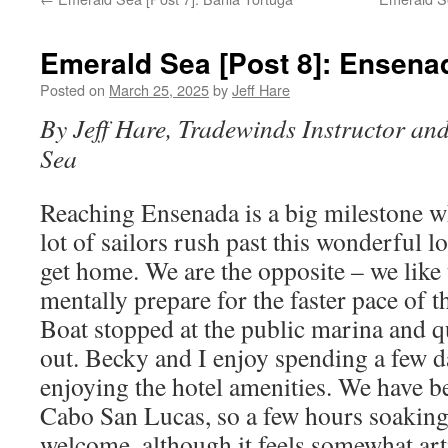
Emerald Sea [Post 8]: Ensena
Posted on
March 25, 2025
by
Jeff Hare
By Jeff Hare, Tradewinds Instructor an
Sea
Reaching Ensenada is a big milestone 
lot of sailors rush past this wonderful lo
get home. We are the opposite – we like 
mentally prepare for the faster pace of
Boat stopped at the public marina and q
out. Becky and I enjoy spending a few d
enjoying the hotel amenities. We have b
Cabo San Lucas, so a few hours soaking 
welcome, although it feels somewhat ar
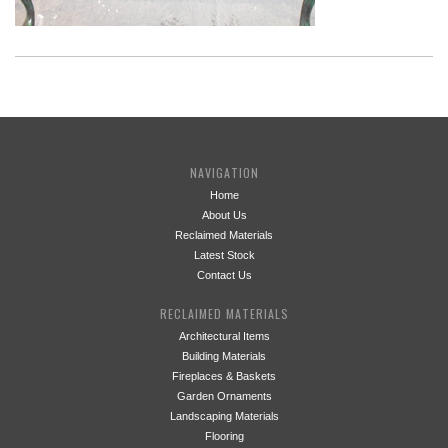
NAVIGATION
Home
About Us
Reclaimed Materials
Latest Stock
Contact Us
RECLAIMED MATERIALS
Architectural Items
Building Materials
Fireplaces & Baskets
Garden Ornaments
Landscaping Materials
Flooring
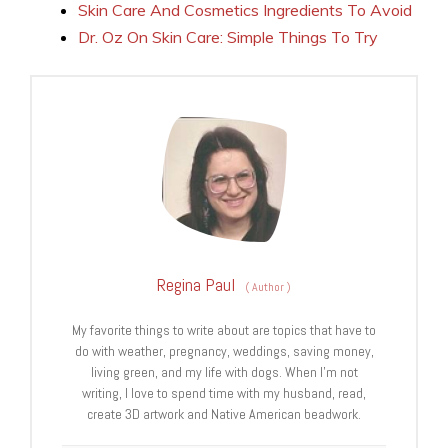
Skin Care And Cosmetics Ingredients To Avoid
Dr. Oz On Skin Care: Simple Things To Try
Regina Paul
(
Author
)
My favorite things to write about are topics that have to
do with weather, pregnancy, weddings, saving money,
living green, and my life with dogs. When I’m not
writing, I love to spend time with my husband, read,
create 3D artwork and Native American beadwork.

______________________________

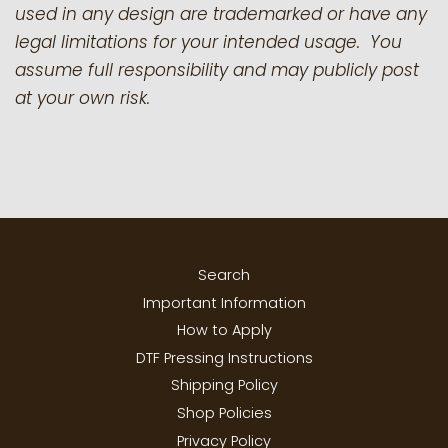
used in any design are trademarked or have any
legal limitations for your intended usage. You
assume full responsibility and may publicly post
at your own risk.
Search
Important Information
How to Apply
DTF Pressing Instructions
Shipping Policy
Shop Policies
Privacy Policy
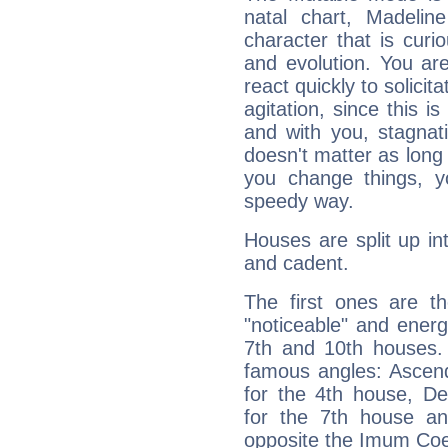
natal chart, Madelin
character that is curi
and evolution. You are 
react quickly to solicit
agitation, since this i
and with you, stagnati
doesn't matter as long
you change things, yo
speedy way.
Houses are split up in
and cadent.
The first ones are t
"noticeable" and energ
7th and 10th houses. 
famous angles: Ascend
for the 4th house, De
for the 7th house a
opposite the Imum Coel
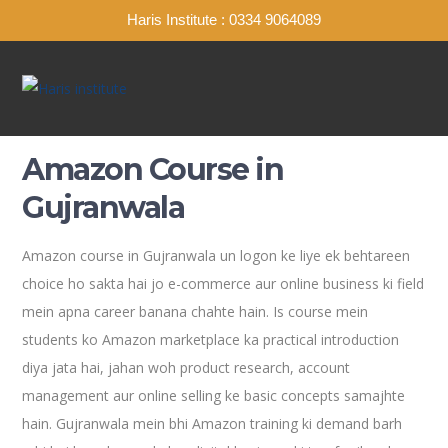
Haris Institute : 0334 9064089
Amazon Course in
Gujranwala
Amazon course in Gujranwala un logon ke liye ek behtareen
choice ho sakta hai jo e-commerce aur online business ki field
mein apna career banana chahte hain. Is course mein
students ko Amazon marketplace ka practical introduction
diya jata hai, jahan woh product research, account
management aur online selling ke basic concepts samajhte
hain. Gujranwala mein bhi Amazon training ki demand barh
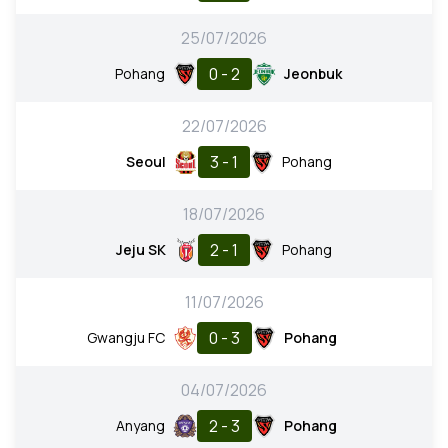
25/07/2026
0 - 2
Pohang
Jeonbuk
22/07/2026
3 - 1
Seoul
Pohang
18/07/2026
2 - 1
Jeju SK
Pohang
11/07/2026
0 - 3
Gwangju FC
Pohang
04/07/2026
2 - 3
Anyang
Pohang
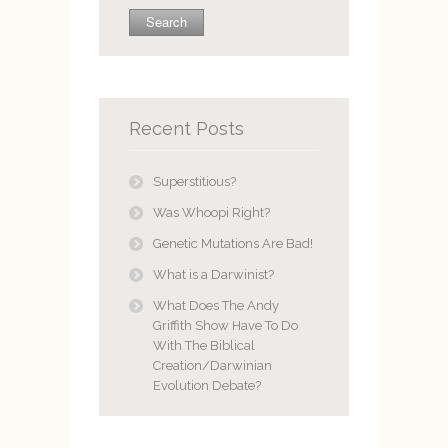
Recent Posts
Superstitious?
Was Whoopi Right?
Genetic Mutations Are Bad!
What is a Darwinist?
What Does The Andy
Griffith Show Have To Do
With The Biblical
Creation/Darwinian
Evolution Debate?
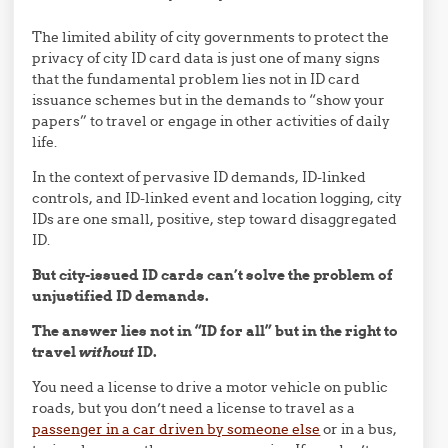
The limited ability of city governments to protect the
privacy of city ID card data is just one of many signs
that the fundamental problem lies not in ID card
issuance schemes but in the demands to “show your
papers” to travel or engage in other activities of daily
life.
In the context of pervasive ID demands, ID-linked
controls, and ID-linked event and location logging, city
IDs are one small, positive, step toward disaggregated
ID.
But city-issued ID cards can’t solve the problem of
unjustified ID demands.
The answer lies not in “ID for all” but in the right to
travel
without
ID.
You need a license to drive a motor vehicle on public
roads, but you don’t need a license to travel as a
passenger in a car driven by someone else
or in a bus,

______________________________

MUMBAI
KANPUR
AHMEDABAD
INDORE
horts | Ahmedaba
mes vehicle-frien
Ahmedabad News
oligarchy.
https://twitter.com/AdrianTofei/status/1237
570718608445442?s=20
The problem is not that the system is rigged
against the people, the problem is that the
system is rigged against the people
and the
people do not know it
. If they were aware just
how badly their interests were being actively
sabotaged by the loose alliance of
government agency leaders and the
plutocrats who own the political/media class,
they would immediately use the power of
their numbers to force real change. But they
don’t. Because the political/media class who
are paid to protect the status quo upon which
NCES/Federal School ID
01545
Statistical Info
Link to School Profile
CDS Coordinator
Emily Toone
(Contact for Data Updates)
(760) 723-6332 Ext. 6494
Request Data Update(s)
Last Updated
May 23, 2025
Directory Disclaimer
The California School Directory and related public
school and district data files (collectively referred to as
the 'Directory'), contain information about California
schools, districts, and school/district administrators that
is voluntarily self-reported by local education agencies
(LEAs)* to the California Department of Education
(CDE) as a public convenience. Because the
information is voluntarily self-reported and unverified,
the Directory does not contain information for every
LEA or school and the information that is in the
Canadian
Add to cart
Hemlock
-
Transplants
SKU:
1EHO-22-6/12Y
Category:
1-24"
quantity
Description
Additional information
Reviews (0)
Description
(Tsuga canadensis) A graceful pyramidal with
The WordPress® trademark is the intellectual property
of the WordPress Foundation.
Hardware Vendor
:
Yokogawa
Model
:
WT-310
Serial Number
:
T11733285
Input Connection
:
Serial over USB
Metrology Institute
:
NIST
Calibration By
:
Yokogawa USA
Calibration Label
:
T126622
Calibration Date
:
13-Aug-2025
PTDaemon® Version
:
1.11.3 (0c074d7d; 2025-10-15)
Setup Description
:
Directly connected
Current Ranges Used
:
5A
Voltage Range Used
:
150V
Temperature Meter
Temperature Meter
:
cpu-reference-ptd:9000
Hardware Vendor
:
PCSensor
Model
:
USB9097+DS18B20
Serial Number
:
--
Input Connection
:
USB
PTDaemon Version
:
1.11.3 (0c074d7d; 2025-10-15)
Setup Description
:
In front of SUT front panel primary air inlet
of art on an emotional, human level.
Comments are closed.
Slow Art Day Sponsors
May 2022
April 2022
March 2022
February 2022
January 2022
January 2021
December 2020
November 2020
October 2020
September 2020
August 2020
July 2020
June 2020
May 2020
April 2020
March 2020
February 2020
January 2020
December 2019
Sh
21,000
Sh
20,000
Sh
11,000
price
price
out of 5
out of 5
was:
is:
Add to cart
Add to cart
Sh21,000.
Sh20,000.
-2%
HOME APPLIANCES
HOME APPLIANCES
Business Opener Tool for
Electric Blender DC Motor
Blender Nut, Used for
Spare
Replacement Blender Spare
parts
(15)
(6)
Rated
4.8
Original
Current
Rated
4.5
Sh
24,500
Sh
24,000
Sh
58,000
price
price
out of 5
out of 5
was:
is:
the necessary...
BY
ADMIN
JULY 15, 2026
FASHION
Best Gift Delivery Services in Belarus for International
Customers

______________________________

**What you are asked to do:**
Find the lines above holding the word "hain" and show them.

**Your response:**
mein apna career banana chahte hain. Is course mein
hain. Gujranwala mein bhi Amazon training ki demand barh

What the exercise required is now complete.